Scaling a hospitality tech onboarding team without adding headcount
When FLYR Hospitality's onboarding manager Laya Janssens made the case internally for a new system, she built it around five words: scalability, professionalism, efficiency, accountability, tracking. Here's what changed after she got the greenlight.
Introduction
FLYR Hospitality builds revenue and distribution software for hotels. Their customers range from small independents to complex enterprise chains — and every one of them needs to be onboarded onto a technical platform before the software earns its keep.
For a long time, the team ran that process the way most scaling B2B companies do: on email, with a few Google Sheets for the larger customers and an internal Notion wiki to keep the onboarders themselves aligned. It worked, in the sense that customers eventually went live. But it scaled linearly — every new customer added a proportional weight to the onboarding team, and that team wasn't growing at the same rate as the customer base.
Laya Janssens, FLYR Hospitality's Onboarding Manager, could see the inflection point coming. Before she asked her leadership for a new tool, she wrote down exactly why the existing setup couldn't take them another year. Five pillars. That internal slide became the spine of the argument — and, in retrospect, the cleanest description of what breaks when you try to run modern B2B onboarding on email.
The existing stack couldn't absorb an influx of small and mid-sized customers, and it buckled under the complexity of large enterprise onboardings. Every new project added a proportional load to the team.
The team now runs roughly 50 onboardings in parallel and launched 68 projects last month. Repeatable content — configuration walkthroughs, pricing theory videos — is embedded directly in the customer's project so smaller customers self-serve through portions of the setup. Larger customers get broader visibility and more points of contact inside their own organization without adding CSM hours.
Customer-facing onboarding lived in Google Sheets, manual email follow-ups, and Word forms. A newly-closed enterprise deal would leave the commercial process feeling polished and immediately drop into something that didn't match.
Every customer lands in a branded project workspace with clean tasks, embedded videos and forms, and no login required. They can view progress as a list, a Gantt chart, or a dashboard. Critically, they don't get flooded with marketing email from a system they didn't ask to join — the workspace is purely operational.
Work was spread across email, Slack, Jira, and Notion. The seams between those tools were where things fell through — missed handoffs, duplicated asks, slow decisions.

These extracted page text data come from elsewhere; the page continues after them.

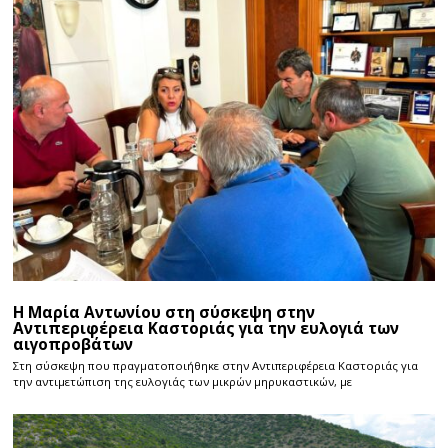
Η Μαρία Αντωνίου στη σύσκεψη στην
Αντιπεριφέρεια Καστοριάς για την ευλογιά των
αιγοπροβάτων
Στη σύσκεψη που πραγματοποιήθηκε στην Αντιπεριφέρεια Καστοριάς για
την αντιμετώπιση της ευλογιάς των μικρών μηρυκαστικών, με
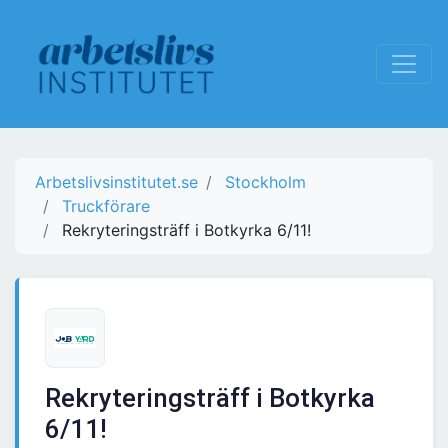
Arbetslivsinstitutet.se
Stockholm
Truckförare
Rekryteringsträff i Botkyrka 6/11!
Rekryteringsträff i Botkyrka
6/11!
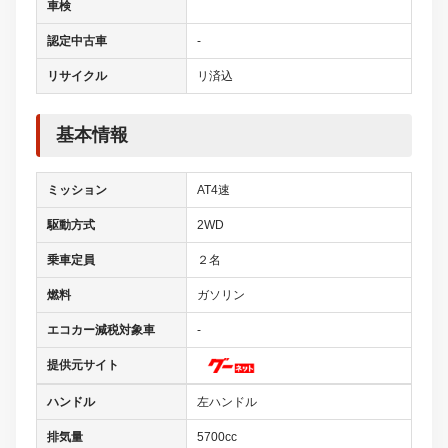
車検
認定中古車
-
リサイクル
リ済込
基本情報
ミッション
AT4速
駆動方式
2WD
乗車定員
２名
燃料
ガソリン
エコカー減税対象車
-
提供元サイト
ハンドル
左ハンドル
排気量
5700cc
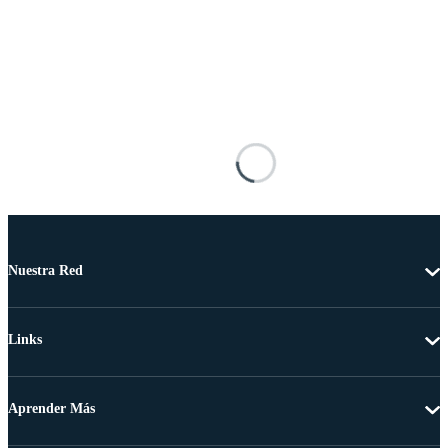
Nuestra Red
Links
Aprender Más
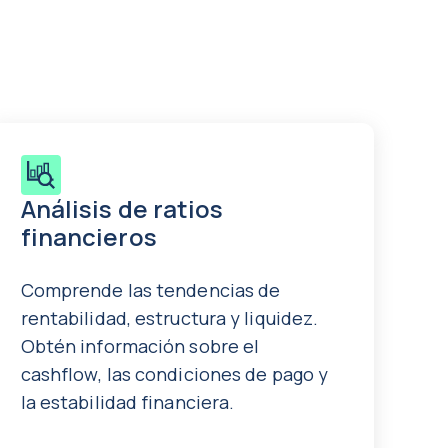
Análisis de ratios
financieros
Comprende las tendencias de
rentabilidad, estructura y liquidez.
Obtén información sobre el
cashflow
, las condiciones de pago y
la estabilidad financiera.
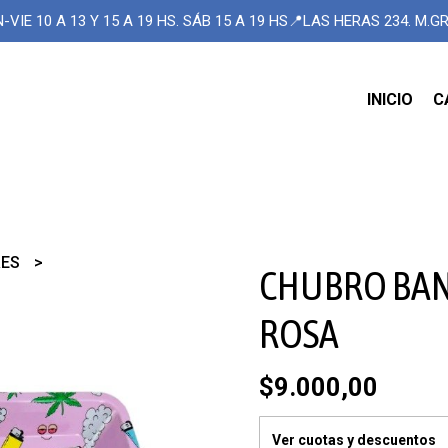
-VIE 10 A 13 Y 15 A 19 HS. SÁB 15 A 19 HS📍LAS HERAS 234. M.
INICIO
C
RES
CHUBRO BAN
ROSA
$9.000,00
Ver cuotas y descuentos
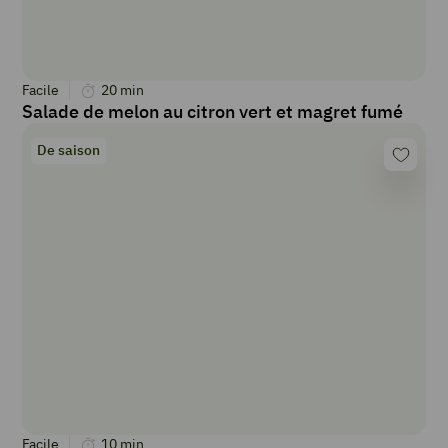
Facile
20
min
Salade de melon au citron vert et magret fumé
De saison
Facile
10
min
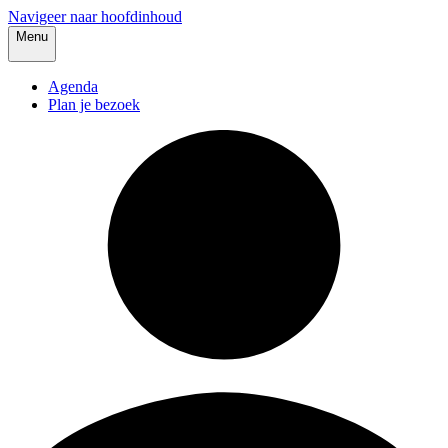
Navigeer naar hoofdinhoud
Menu
Agenda
Plan je bezoek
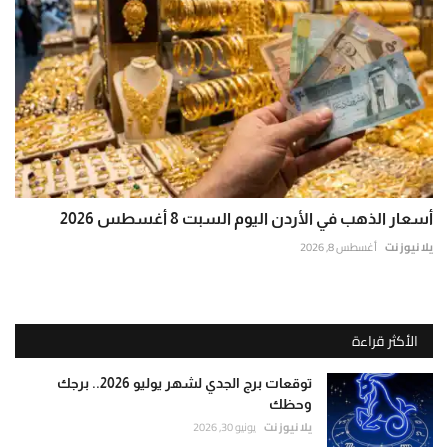
أسعار الذهب في الأردن اليوم السبت 8 أغسطس 2026
يلا نيوز نت
أغسطس 8, 2026
الأكثر قراءة
توقعات برج الجدي لشهر يوليو 2026.. برجك
وحظك
يلا نيوز نت
يونيو 30, 2026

Task reminders and status workflows are automated. Onboard.io's global tasks and variables approach — instead of static templates — means when FLYR Hospitality changes a procedure or ships a new integration, the onboarding playbook can be updated once and applied across every active project. Each team member now saves roughly five hours a week on coordination overhead.
All responsibility lived with the onboarder. If a customer went quiet, the CSM chased. If the CSM was overloaded, projects slipped. The process was only as reliable as the individual running it.

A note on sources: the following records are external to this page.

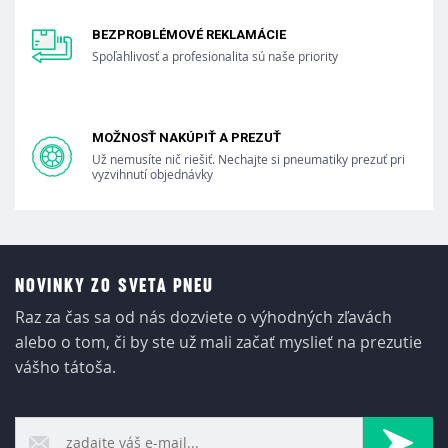
BEZPROBLÉMOVÉ REKLAMÁCIE
Spoľahlivosť a profesionalita sú naše priority
MOŽNOSŤ NAKÚPIŤ A PREZUŤ
Už nemusíte nič riešiť. Nechajte si pneumatiky prezuť pri
vyzvihnutí objednávky
NOVINKY ZO SVETA PNEU
Raz za čas sa od nás dozviete o výhodných zľavách
alebo o tom, či by ste už mali začať myslieť na prezutie
vášho tátoša.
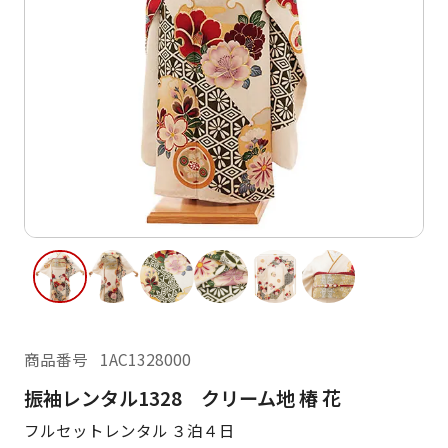
ご利用日
ご利用日を選択してください
レンタルの流れ
2026年8月
閲覧履歴
日
月
火
水
木
金
土
日
月
1
2
3
4
5
6
7
8
6
7
11
12
13
14
15
9
10
13
14
16
17
18
19
20
21
22
20
21
23
24
25
26
27
28
29
27
28
商品番号
1AC1328000
30
31
振袖レンタル1328 クリーム地 椿 花
現在選択しているご利用日
フルセットレンタル ３泊４日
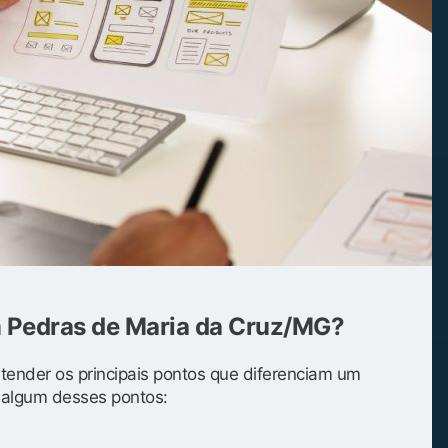
m Pedras de Maria da Cruz/MG?
entender os principais pontos que diferenciam um
s algum desses pontos:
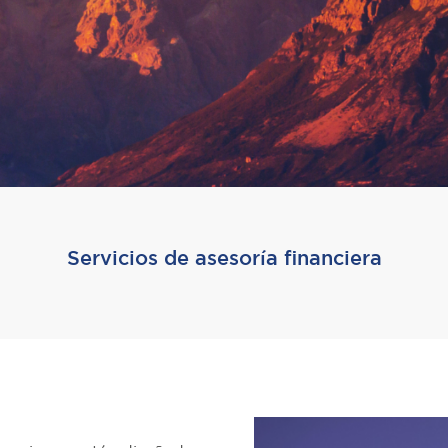
Servicios de asesoría financiera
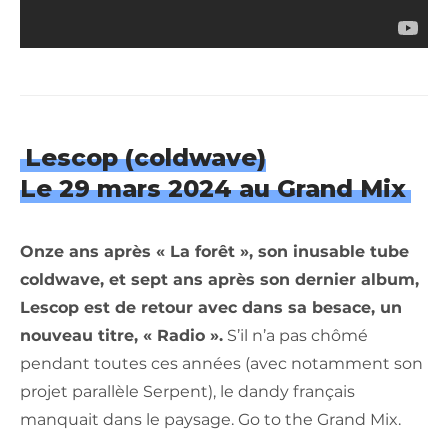
Lescop (coldwave)
Le 29 mars 2024 au Grand Mix
Onze ans après « La forêt », son inusable tube
coldwave, et sept ans après son dernier album,
Lescop est de retour avec dans sa besace, un
nouveau titre, « Radio ».
S’il n’a pas chômé
pendant toutes ces années (avec notamment son
projet parallèle Serpent), le dandy français
manquait dans le paysage. Go to the Grand Mix.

Customers are empowered to onboard themselves and their team members, and CSMs can see progress at a glance. On the internal side, every CSM follows the same standardized procedure — customized per customer via variables, rather than reinvented per CSM based on past experience. That's the change that matters most: the process now survives personnel changes.
Project status lived in HubSpot notes and in the CSM's head. There was no reliable way to identify which tasks, phases, or integration types were slowing things down across the portfolio.
Weekly updates on active onboardings post automatically to Slack. Time-per-task and time-per-phase data is exportable for deeper analysis, and an open API makes a Looker integration possible. For the first time, the team can answer "where are we losing time?" with evidence instead of intuition.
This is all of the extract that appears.